Talk to a specialistFrequently asked
What is the main difference between the Dell PowerEdge XR8000 and XR5610?
The XR8000 is a modular 2U chassis that holds up to four hot-swappable single-socket compute sleds, built for density and field serviceability. The XR5610 is a self-contained short-depth 1U server with a single node, built for simple standalone deployment. Both use 4th Gen Intel Xeon Scalable processors and support telecom precision timing, so the choice comes down to whether you need multiple serviceable nodes per site (XR8000) or one rugged node per location (XR5610).
Are both servers suitable for telecom and vRAN workloads?
Yes. Both are designed for the telecom edge and support PTP/SyncE precision timing and Intel processors with vRAN Boost. The XR8000's modular sleds and high-bandwidth networking (up to ~600GbE on the XR8720t sled) make it especially strong for dense vRAN/O-RAN cell-site builds.

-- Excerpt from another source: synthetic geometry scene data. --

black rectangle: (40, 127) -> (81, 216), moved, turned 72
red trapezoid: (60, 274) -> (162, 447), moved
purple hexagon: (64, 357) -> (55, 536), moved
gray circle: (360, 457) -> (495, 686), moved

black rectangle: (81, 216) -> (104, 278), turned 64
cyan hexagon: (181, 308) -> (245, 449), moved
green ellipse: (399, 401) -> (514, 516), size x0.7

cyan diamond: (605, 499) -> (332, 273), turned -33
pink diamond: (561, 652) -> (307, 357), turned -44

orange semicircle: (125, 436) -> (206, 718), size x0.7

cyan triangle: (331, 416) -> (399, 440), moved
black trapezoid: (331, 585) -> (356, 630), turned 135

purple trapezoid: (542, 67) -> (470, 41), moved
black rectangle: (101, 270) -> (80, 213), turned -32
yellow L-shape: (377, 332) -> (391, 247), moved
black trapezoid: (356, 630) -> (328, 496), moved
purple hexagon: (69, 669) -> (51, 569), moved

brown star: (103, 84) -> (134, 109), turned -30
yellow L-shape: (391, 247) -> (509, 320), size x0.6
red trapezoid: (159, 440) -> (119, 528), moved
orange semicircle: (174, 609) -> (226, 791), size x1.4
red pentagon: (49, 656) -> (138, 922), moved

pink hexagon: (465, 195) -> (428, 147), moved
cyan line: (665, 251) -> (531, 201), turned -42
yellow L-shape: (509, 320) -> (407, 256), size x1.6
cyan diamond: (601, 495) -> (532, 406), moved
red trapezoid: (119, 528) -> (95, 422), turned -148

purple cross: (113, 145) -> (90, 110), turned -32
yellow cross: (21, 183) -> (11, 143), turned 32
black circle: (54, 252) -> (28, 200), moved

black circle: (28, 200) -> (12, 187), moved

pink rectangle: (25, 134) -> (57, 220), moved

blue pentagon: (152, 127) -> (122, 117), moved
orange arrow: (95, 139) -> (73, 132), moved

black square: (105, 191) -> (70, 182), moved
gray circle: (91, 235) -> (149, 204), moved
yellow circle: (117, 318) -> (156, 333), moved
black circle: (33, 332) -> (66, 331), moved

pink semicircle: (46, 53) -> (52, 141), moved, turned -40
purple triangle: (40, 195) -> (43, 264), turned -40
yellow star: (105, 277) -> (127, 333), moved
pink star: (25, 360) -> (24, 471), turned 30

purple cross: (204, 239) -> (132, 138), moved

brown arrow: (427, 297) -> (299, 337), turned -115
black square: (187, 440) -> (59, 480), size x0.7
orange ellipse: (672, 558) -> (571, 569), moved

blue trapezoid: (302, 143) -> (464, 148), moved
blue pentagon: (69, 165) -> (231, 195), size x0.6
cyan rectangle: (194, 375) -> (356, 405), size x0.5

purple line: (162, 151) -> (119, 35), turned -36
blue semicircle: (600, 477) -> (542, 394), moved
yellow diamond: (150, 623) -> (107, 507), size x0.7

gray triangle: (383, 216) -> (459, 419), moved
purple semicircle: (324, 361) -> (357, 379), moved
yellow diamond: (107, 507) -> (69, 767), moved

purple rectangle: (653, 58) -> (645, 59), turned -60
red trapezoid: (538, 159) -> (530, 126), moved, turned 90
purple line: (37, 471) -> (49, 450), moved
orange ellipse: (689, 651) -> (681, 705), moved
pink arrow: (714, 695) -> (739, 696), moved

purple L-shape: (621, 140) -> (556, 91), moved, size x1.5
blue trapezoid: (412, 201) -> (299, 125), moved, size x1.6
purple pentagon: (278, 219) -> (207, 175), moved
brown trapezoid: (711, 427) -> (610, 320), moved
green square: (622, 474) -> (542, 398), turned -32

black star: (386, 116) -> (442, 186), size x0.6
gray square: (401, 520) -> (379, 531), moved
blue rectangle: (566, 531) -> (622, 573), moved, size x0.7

The XR5610 adds NEBS Level 3 (SR3580) certification and supports PTP/SyncE via add-in NICs, making it well suited to central-office and standalone telecom roles.
Which one fits in a shallow or space-constrained rack?
Both are short-depth, rugged designs intended for constrained edge environments. The XR5610 is a short-depth 1U server roughly 463mm deep (without bezel), so it slots easily into shallow cabinets as a single node. The XR8000 is a short-depth 2U chassis; it is deeper and taller than the 1U XR5610 but consolidates up to four nodes into that single enclosure, which can be more space-efficient overall when you need multiple servers per site.